Even if you do this for a very short period, it is dangerous for your baby.
What is prop feeding?
Bottle propping, or prop feeding, is where a baby is left with their bottle ’propped’ in their mouth before they are able to hold the bottle themselves. The bottle may be propped up against cushions whilst on a sofa or chair, or propped in their mouth with a blanket, pillow or other object whilst in their car seat, bouncer or crib. This should never be done.
Although this may only be intended for a short period, while you nip to the toilet or answer the phone, it can be very dangerous for your baby.
Always supervise your baby during feeding.
Dangers and risks of prop feeding
- tooth decay
- ear infections
- interruption of bonding
Babies can’t cope with the continuous flow of milk from a bottle, which may continue after the baby stops sucking. This can lead to your baby inhaling or aspirating milk, rather than swallowing it. Choking during prop feeding can be silent, and your baby can choke without you noticing. Never prop feed and never leave your baby unsupervised when feeding.

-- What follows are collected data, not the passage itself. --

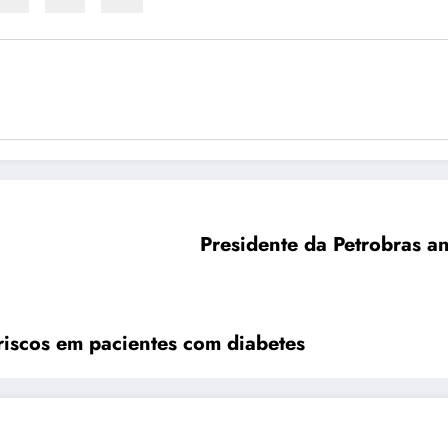
Presidente da Petrobras a
 riscos em pacientes com diabetes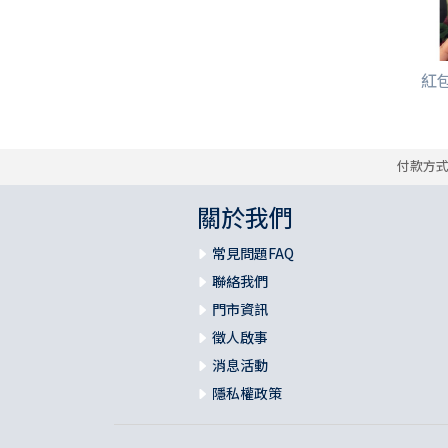
紅包袋
付款方
關於我們
常見問題FAQ
聯絡我們
門市資訊
徵人啟事
消息活動
隱私權政策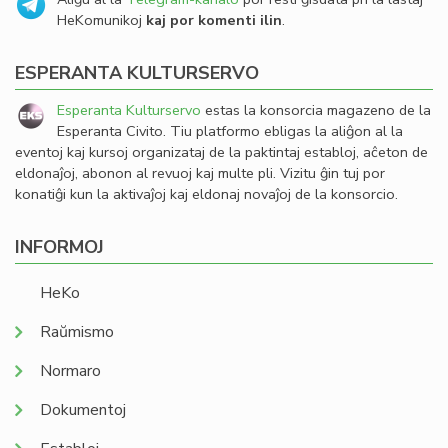
HeKomunikoj
kaj por komenti ilin
.
ESPERANTA KULTURSERVO
Esperanta Kulturservo
estas la konsorcia magazeno de la
Esperanta Civito. Tiu platformo ebligas la aliĝon al la
eventoj kaj kursoj organizataj de la paktintaj establoj, aĉeton de
eldonaĵoj, abonon al revuoj kaj multe pli. Vizitu ĝin tuj por
konatiĝi kun la aktivaĵoj kaj eldonaj novaĵoj de la konsorcio.
INFORMOJ
HeKo
Raŭmismo
Normaro
Dokumentoj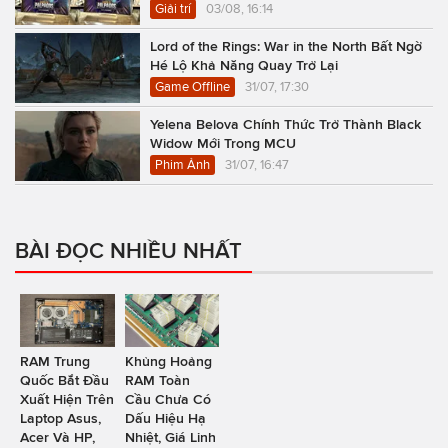
Giải trí
03/08, 16:14
Lord of the Rings: War in the North Bất Ngờ
Hé Lộ Khả Năng Quay Trở Lại
Game Offline
31/07, 17:30
Yelena Belova Chính Thức Trở Thành Black
Widow Mới Trong MCU
Phim Ảnh
31/07, 16:47
BÀI ĐỌC NHIỀU NHẤT
RAM Trung
Khủng Hoảng
Quốc Bắt Đầu
RAM Toàn
Xuất Hiện Trên
Cầu Chưa Có
Laptop Asus,
Dấu Hiệu Hạ
Acer Và HP,
Nhiệt, Giá Linh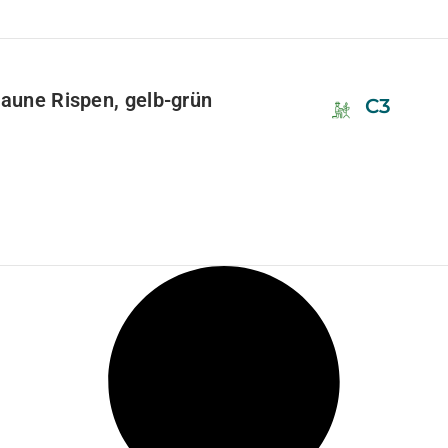
raune Rispen, gelb-grün
C3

This occurs when food or drink goes into a baby’s lungs instead of their stomach, and can lead to chest infections and hospitalisation. Babies are more at risk of aspiration when fed lying flat on their back (instead of upright).
Your baby’s risk of suffocation is increased when you prop pillows, roll up blankets or use soft toys to support the bottle in your baby’s mouth. These items can fall over your baby’s face and smother them. Even when your baby is in their cot awake, you should be following safe sleeping guidelines. This includes keeping your baby’s head and face uncovered and ensuring there are no pillows, toys or cot bumpers. For more information, visit The Lullaby Trust.
Prop feeding/ bottle propping results in milk pooling in the back of your baby’s mouth rather than flowing down their throat. The longer the milk stays in the mouth, the greater the risk is of their teeth decaying as they come through. link to tooth decay articles
Ear infections are another complication of prop feeding that causes milk to pool in the back of a baby’s mouth. When a baby is lying flat whilst feeding, milk can collect near the opening of the small passageway that connects the throat to the middle ear; called the eustachian tube. The milk that pools here can cause irritation and/or swelling in the inner ear. The sugar in these liquids causes germs to grow and can lead to ear infections and ‘glue ear’.
Interrupted bonding time
Prop feeding/ bottle propping takes away bonding time between you and your baby. Holding, looking at and talking to your baby whilst feeding is crucial for bonding. This promotes healthy infant attachment and development, and maintaining eye contact while feeding is important for a baby’s brain development. If this time is lost, it can weaken your bond.
Feeding your baby with a bottle
When offering your baby a feed from a bottle, paced feeding is recommended.
Paced feeding allows your baby to be in control and regulate their feed, this avoids over feeding and choking.
Never leave a baby unsupervised when feeding.